Real-world evidence is only attainable with high-quality, real-world data. Our rigorous extract-transform-load (ETL) process normalizes data from our electronic health record (EHR) platform and maps it to our industry-standard common data model. After being brought into our data warehouse, it undergoes multiple cleaning and normalization processes to shape it into a well curated data warehouse. Both structured and unstructured data elements are included.
Our complete and expansive encounter data is augmented by real-time, intelligently delivered questions and instruments, and allows us to both extract and deliver tailored content at the point of care and beyond. Data linkages with external data sources such as health plan and claims data is available, depending on the need. Our goal is to provide a 360 degree view of patients as they journey with their chronic illness. Conjoined with patient reported outcome (PRO) data collected both in-office and out-of-office, we nimbly augment the data with just about anything that patients can tell us, embedded into routine practice. Our easily customizable electronic data capture (EDC) system gathers everything else, at the point of care. We are the only repository that also has exclusive access to the patient and physician via reported outcomes tools and customized questionnaires.
We have the world’s largest real-world, real-time prospective rheumatology data repository, which lives securely on Amazon Web Services (AWS) servers. Our comprehensive data and analytics platform simultaneously aggregate information from a myriad of sources. Our platform also includes a database of more than 1 million active patients and is integrated by additional software, tools, and intelligent analytics that are linked to meaningful data elements within the Illumination Health Platform to deliver actionable insights and new scientific knowledge.
Unique Data Points
Making Data Useful
Once data is collected, it is made unified and usable as if from a single source. The tagging engine digitizes all attributes of the patient such as demographics, meds, indications. Providers are tagged based on their patients, prescription history, and treated diseases. We can also tokenize with our PII and link to any 3rd party data source (e.g. external EDC system, PCORnet, a biomarker dataset. The PCORnet Common Data Model (CDM) is a key component of the PCORnet Distributed Research Network (DRN) infrastructure. PCORnet developed the PCORnet DRN to be a “functional distributed research network that facilitates multi-site patient-centered research across the Clinical Research Networks (CRNs) and other interested contributors. The distributed network will enable the conduct of observational research and clinical trials while allowing each participating organization to maintain physical and operational control over its data.”1
Making Data Visual
The Visualizer allows providers to observe and engage with their data and activity in real time. For research and quality improvement purposes, this system captures data from all platforms and displays the results via digital on-line dashboards based on the clients’ requirements. It includes activity tracking, as well as cohort detail through the engagement and deidentifies the data, as appropriate.
Analyzing The Data
What makes our analytics team unique is our access to the network of physicians creating the data. Most data networks consist of a look-don’t-touch approach to data. Because our data comes directly from the clinical record, in its native state, we have one of the most complete inflammatory data sets available. Additionally, if your research project requirs unique data elements, they can be deployed and successfully captured immediately. PROS can be deployed into the patient experience such that the very next patient to complete their onboarding process receives the new requirement to complete.

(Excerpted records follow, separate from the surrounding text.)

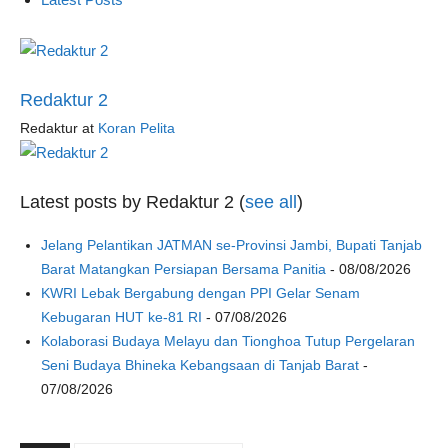
Redaktur 2
Redaktur
at
Koran Pelita
Latest posts by Redaktur 2
(
see all
)
Jelang Pelantikan JATMAN se-Provinsi Jambi, Bupati Tanjab
Barat Matangkan Persiapan Bersama Panitia
- 08/08/2026
KWRI Lebak Bergabung dengan PPI Gelar Senam
Kebugaran HUT ke-81 RI
- 07/08/2026
Kolaborasi Budaya Melayu dan Tionghoa Tutup Pergelaran
Seni Budaya Bhineka Kebangsaan di Tanjab Barat
-
07/08/2026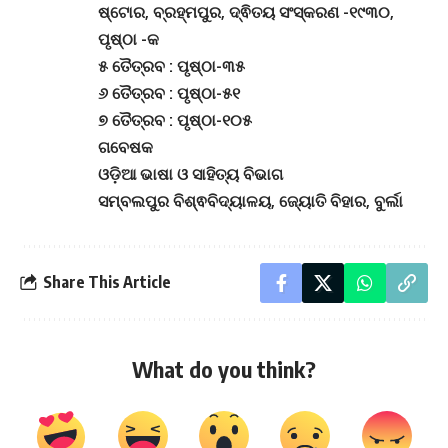
ଷ୍ଟୋର, ବ୍ରହ୍ମପୁର, ଦ୍ଵିତୟ ସଂସ୍କରଣ -୧୯୩୦,
ପୃଷ୍ଠା -କ
୫ ତୈତ୍ରବ : ପୃଷ୍ଠା-୩୫
୬ ତୈତ୍ରବ : ପୃଷ୍ଠା-୫୧
୭ ତୈତ୍ରବ : ପୃଷ୍ଠା-୧୦୫
ଗବେଷକ
ଓଡ଼ିଆ ଭାଷା ଓ ସାହିତ୍ୟ ବିଭାଗ
ସମ୍ବଲପୁର ବିଶ୍ଵବିଦ୍ୟାଳୟ, ଜ୍ୟୋତି ବିହାର, ବୁର୍ଲା
Share This Article
What do you think?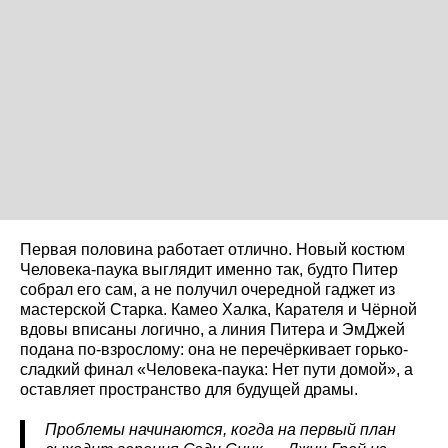
Первая половина работает отлично. Новый костюм
Человека-паука выглядит именно так, будто Питер
собрал его сам, а не получил очередной гаджет из
мастерской Старка. Камео Халка, Карателя и Чёрной
вдовы вписаны логично, а линия Питера и ЭмДжей
подана по-взрослому: она не перечёркивает горько-
сладкий финал «Человека-паука: Нет пути домой», а
оставляет пространство для будущей драмы.
Проблемы начинаются, когда на первый план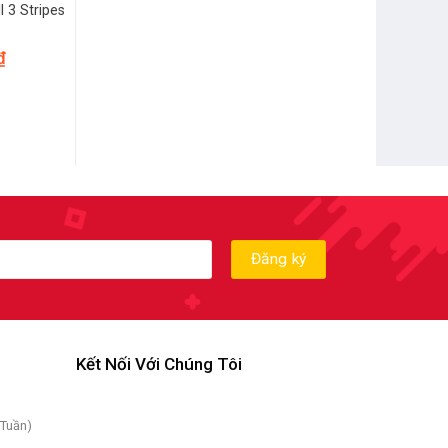
 3 Stripes
₫
Kết Nối Với Chúng Tôi
 Tuần)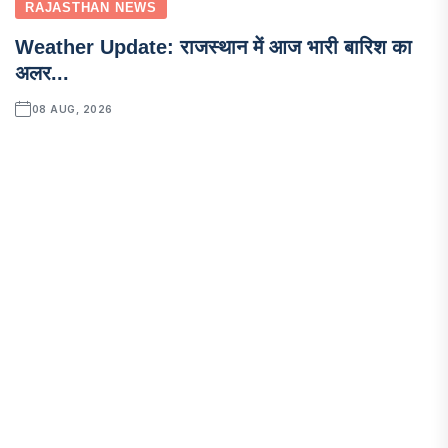
RAJASTHAN NEWS
Weather Update: राजस्थान में आज भारी बारिश का
अलर...
08 AUG, 2026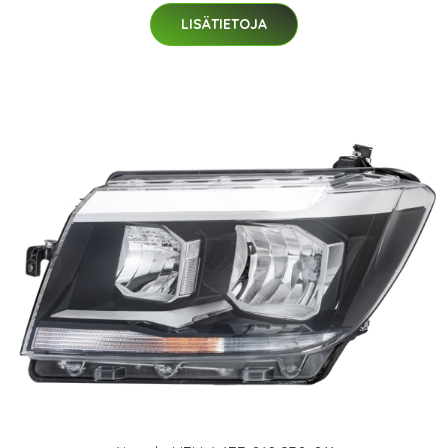
LISÄTIETOJA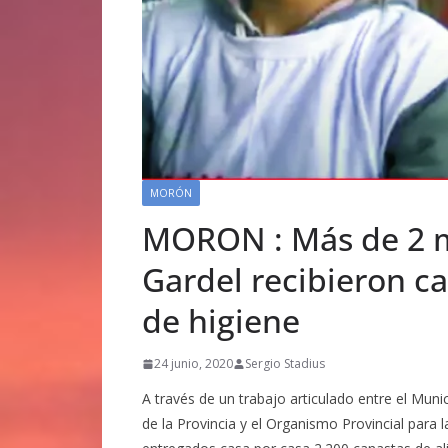
MORÓN
MORON : Más de 2 mi
Gardel recibieron ca
de higiene
24 junio, 2020
Sergio Stadius
A través de un trabajo articulado entre el Mun
de la Provincia y el Organismo Provincial para 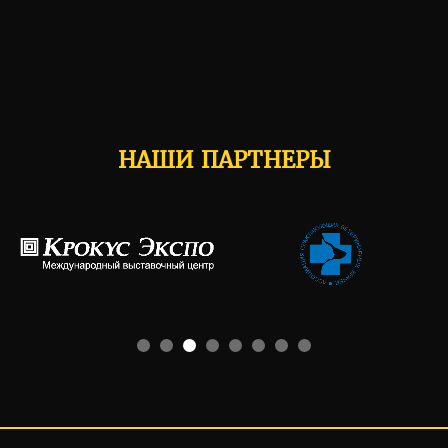
НАШИ ПАРТНЕРЫ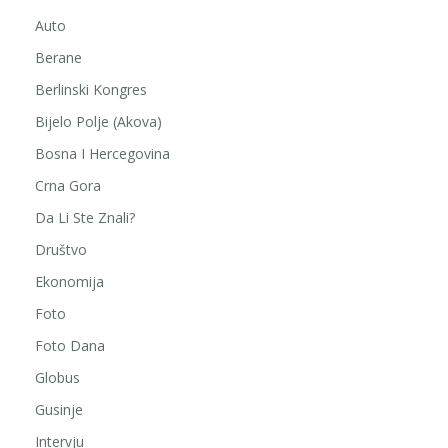
Auto
Berane
Berlinski Kongres
Bijelo Polje (Akova)
Bosna I Hercegovina
Crna Gora
Da Li Ste Znali?
Društvo
Ekonomija
Foto
Foto Dana
Globus
Gusinje
Intervju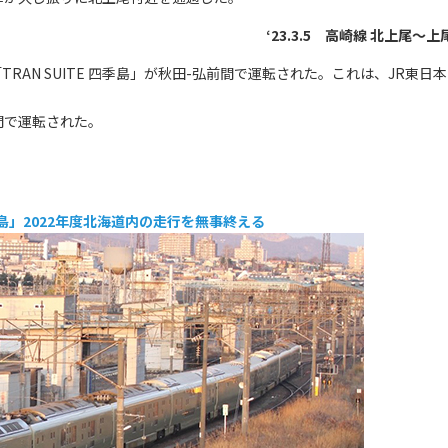
‘23.3.5 高崎線 北上尾～上
TRAN SUITE 四季島」が秋田-弘前間で運転された。これは、JR東日本
間で運転された。
 四季島」2022年度北海道内の走行を無事終える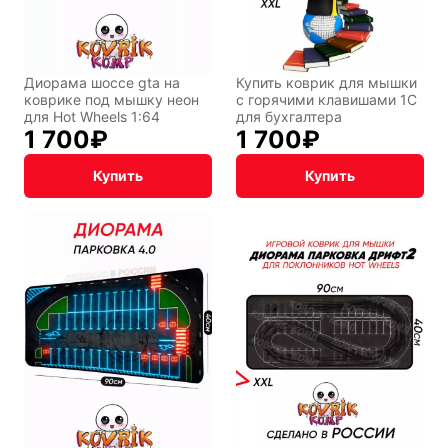
Диорама шоссе gta на
Купить коврик для мышки
коврике под мышку неон
с горячими клавишами 1С
для Hot Wheels 1:64
для бухгалтера
1 700
₽
1 700
₽
Купить
Купить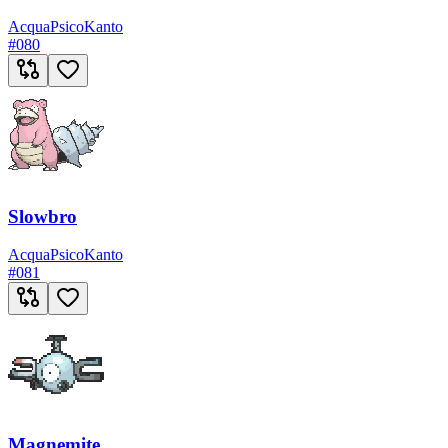
Acqua
Psico
Kanto
#
080
Slowbro
Acqua
Psico
Kanto
#
081
Magnemite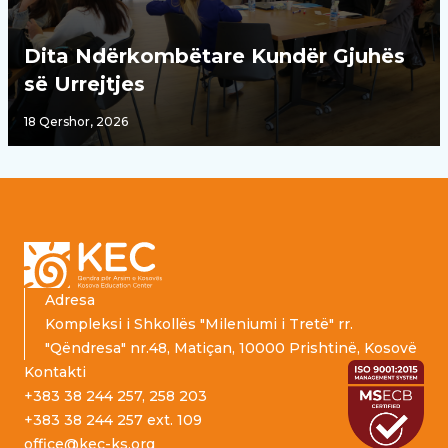
Dita Ndërkombëtare Kundër Gjuhës
së Urrejtjes
18 Qershor, 2026
Footer
Adresa
Kompleksi i Shkollës "Mileniumi i Tretë" rr.
"Qëndresa" nr.48, Matiçan, 10000 Prishtinë, Kosovë
Kontakti
+383 38 244 257, 258 203
+383 38 244 257 ext. 109
office@kec-ks.org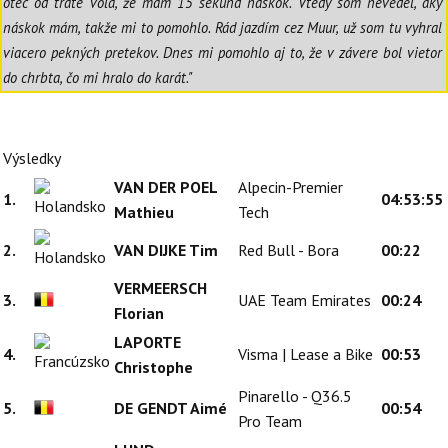
otec od trate volá, že mám 15 sekúnd náskok. Vtedy som nevedel, aký
náskok mám, takže mi to pomohlo. Rád jazdím cez Muur, už som tu vyhral
viacero pekných pretekov. Dnes mi pomohlo aj to, že v závere bol vietor
do chrbta, čo mi hralo do karát."
Výsledky
VAN DER POEL
Alpecin-Premier
1.
04:53:55
Mathieu
Tech
2.
VAN DIJKE Tim
Red Bull - Bora
00:22
VERMEERSCH
3.
UAE Team Emirates
00:24
Florian
LAPORTE
4.
Visma | Lease a Bike
00:53
Christophe
Pinarello - Q36.5
5.
DE GENDT Aimé
00:54
Pro Team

Transforming Outcomes with
The platform captures all financial and clinical elements (structured and unstructured), diagnoses, problem lists, current and past medications, lab results, biometric data, health care claims, past and future scheduled visit information, and patient-generated data, including patient reported outcomes (PROs) comprised of 14 Clinical Algorithms. They are living, breathing workflows that provide decision support and creating rheumatology-specific intelligence. We automate these patient care workflows and provide meaningful education and insights to advance the patient journey and outcomes. The platform was built to be system agnostic, allowing it to intake data from any source providing us the entire patient record, rather than just claims or QPP data. By leveraging this data as a whole, we can course correct patients to the path of best outcome.